We have an additive group of integers modulo $n$, take for example $\Bbb{Z}_{154}$, being the set of integers between $0$ and $153$.

How can I find one pair $(x,y)$ of elements that both belong to $\Bbb{Z}_{154}$, which satisfy the condition that both $\langle x\rangle$ and $\langle y\rangle$ are proper subgroups of $\Bbb{Z}_{154}$, and that $\langle x,y\rangle = \Bbb{Z}_{154}$. What would be the process behind this?

Knowing what set will come from a single element generating set is straightforward enough, however, how do we know what set will be produced by a generating set containing two elements such as $\langle x,y\rangle$?

Answer 1

If you view the cyclic group of order $n$ as consisting of the integers $0,1,\ldots,n-1$ with modulo $n$ addition, then the element $a$ generates a subgroup of order $n/\gcd(a,n)$. In particular, $a$ generates the whole group if and only if $\gcd(a,n)=1$. So any elements that are not relatively prime to $n$ generate a proper subgroup.

On the other hand, if $\langle x,y\rangle$ is the whole group, then it must be possible to obtain $1$ as a linear combination of $x$ and $y$ modulo $n$: that is, it must be possible to find integer $a$ and $b$ such that $1\equiv ax+by\pmod{n}$. That means there is an integer $k$ such that $nk=(ax+by)-1$, or equivalently, that you can find integers $a$, $b$, and $c$ such that $$1 = ax+by+cn.$$ Now, any element of the form $ax+by+cn$ is a multiple of $\gcd(x,y,n)$. So we need $\gcd(x,y,n)=1$ for this to work.

In summary, you want integers $x$ and $y$, $0\leq x,y\lt 154$, such that:

1. $\gcd(x,154)\gt 1$;
2. $\gcd(y,154)\gt 1$;
3. $\gcd(x,y,154)=1$.

Now go at it. Note that the last one can be achieved if either $\gcd(x,y)=1$, or if $\gcd(x,154)$ and $\gcd(y,154)$ are relatively prime, even if $x$ and $y$ are not. So there should be lots of choices....

Answer 2

Since $\langle x\rangle,\langle y\rangle$ are proper subgroups of $\mathbb Z_{154}$, $x$ and $y$ must be not coprime to $154$. Since $\langle x,y\rangle$ is the whole group, $\gcd(x,y)$ must be relatively prime to $154$ – it may be $1$, for example.

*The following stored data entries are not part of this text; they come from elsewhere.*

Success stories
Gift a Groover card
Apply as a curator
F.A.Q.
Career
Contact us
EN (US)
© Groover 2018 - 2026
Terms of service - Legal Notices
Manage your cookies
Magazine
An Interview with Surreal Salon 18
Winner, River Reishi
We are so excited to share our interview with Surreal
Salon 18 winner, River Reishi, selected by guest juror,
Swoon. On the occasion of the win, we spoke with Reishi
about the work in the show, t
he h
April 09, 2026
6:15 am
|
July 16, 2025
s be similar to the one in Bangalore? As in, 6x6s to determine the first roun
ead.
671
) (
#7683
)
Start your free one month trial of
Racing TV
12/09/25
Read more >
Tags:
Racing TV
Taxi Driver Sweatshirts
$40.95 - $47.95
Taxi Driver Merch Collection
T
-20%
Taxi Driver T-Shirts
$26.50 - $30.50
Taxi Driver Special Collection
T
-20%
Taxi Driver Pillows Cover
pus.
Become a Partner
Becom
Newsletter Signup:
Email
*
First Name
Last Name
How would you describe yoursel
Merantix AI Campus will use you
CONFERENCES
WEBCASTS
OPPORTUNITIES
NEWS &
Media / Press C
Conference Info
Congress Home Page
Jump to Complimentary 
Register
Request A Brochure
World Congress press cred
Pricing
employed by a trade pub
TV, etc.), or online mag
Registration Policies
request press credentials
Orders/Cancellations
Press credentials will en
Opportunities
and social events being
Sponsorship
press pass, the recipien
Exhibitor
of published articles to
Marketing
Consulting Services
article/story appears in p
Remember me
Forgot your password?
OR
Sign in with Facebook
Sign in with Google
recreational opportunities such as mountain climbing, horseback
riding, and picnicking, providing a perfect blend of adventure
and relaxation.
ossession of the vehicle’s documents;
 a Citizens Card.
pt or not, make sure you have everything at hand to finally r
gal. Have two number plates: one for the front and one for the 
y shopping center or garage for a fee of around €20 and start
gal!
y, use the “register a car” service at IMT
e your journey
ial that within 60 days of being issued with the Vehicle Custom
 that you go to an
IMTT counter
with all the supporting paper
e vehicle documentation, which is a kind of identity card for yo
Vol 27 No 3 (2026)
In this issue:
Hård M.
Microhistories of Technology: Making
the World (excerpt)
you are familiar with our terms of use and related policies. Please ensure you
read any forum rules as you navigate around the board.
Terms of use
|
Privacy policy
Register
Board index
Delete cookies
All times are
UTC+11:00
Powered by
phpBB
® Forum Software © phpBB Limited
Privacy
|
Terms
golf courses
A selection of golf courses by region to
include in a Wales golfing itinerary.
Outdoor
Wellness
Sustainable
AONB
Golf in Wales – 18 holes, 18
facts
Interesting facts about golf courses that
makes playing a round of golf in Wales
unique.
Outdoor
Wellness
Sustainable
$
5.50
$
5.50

Now $154=2×7×11$. We can take $x=2,y=7$.

Answer 3

OP's question:

how do we know what set will be produced by a generating set containing two elements such as $\langle x,y\rangle$?

It is known that

A subgroup of a cyclic group is cyclic

So we have cyclic groups and some relations,

$\quad \langle x \rangle \subset \langle x,y\rangle \subset \Bbb{Z}_{154}$,

$\quad \langle y \rangle \subset \langle x,y\rangle \subset \Bbb{Z}_{154}$,

and using group theory definitions we can write

$\quad \langle x,y\rangle = \Bbb{Z}_{154} \; \text{ iff } \; \exists k \in \langle x,y\rangle \text{ such that the order of } k \text{ is equal to } 154$